A prominent theme highlighted in the report is the growing concern for environmental sustainability in food choices. The study indicates a significant shift in dietary habits, with a decline in the daily consumption of meat. In 2015, 34% of respondents reported eating meat daily, whereas this year, only 20% of individuals reported daily meat consumption. This transformation is coupled with a notable uptick in the consumption of plant-based alternatives.
“[Germans] want to know what ingredients are in the food and that it is produced in an environmentally and climate-friendly way”
Minister Özdemir emphasized the increasing importance of transparency and environmental awareness among German consumers.
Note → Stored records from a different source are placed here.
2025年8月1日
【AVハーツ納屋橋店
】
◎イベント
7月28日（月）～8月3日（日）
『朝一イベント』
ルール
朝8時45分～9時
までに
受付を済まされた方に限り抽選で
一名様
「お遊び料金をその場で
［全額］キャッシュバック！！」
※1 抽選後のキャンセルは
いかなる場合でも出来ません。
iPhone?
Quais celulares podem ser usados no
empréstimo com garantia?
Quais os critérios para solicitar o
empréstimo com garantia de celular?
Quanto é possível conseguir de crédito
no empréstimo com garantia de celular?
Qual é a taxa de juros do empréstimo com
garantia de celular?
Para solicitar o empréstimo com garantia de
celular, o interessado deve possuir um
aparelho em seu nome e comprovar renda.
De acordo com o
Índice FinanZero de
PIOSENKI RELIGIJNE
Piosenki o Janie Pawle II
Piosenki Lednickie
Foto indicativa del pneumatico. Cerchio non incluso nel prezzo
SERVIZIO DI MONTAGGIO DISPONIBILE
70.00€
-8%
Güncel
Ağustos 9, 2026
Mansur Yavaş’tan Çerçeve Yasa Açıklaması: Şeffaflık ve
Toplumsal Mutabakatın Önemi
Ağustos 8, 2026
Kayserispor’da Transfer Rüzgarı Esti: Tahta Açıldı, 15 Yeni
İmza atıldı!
He stated, “The topic of sustainability is important to more and more consumers: They want to know what ingredients are in the food and that it is produced in an environmentally and climate-friendly way.”
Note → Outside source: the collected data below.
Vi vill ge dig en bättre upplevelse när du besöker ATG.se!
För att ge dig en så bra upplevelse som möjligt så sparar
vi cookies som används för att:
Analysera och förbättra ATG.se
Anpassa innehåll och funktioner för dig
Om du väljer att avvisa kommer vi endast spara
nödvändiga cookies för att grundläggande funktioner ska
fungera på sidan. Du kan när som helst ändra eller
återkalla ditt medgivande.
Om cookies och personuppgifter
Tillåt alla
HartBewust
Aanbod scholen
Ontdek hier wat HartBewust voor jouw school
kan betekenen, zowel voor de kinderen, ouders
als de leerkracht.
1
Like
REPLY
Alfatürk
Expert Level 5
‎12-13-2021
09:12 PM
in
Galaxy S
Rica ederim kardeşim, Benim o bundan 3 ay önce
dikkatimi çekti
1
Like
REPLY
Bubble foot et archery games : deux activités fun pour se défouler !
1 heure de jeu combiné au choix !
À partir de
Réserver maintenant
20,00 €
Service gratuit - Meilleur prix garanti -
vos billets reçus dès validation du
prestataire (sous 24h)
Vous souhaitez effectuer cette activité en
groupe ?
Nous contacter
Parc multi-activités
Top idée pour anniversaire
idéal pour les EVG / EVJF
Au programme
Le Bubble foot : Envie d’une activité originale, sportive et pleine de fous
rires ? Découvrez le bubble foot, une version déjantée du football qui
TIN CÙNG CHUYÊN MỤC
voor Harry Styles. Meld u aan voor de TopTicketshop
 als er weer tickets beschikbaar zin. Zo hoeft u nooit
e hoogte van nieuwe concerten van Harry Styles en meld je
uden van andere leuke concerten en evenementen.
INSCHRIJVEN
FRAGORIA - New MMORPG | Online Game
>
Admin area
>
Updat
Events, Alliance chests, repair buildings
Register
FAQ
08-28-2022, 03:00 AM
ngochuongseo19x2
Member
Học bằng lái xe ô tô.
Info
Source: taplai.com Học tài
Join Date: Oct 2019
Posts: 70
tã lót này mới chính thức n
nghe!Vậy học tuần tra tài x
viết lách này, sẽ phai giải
Younger generations lead the way
The report reveals that a majority of respondents, 53%, have purchased vegetarian or vegan alternatives to animal products at least once. Younger age groups, particularly those between 14 and 29 years old, are more inclined to incorporate these alternatives into their daily diets.
However, Özdemir highlighted, “It is also fitting that meat is served less often, and not just among younger people. For manufacturers and retailers, a plant-based diet has long since become a billion-dollar market, as the world’s largest food trade fair, Anuga has just shown again in Cologne.”
Awareness about plant-based options is widespread, with 96% of respondents acknowledging soy-based products like tofu. Similarly, significant proportions of respondents are aware of alternatives derived from cereals (87%) and other legumes, like lupins or peas (86%). Awareness of alternatives based on algae, nuts or almonds, and various fruits and vegetables also shows promising figures.
The report underscores the connection between consumer preferences and support for domestic agriculture, with 78 to 88% of those surveyed expressing the importance of regionally sourced products like eggs, bread, fruit, vegetables, meat, and sausages.
Minister Özdemir emphasized the BMEL’s aim to provide accessible and sustainable nutrition for all, regardless of income, education, or origin, with a forthcoming nutrition strategy set to be adopted by year-end. The strategy aims to diversify food options in institutions such as daycare centers, schools, and canteens while encouraging a broader availability of healthy and sustainable supermarket products.
“People want a good, healthy, and sustainable diet. What ends up on your plate is and remains a highly personal decision. Our nutrition strategy helps you have a real choice when it comes to eating,” concluded Özdemir.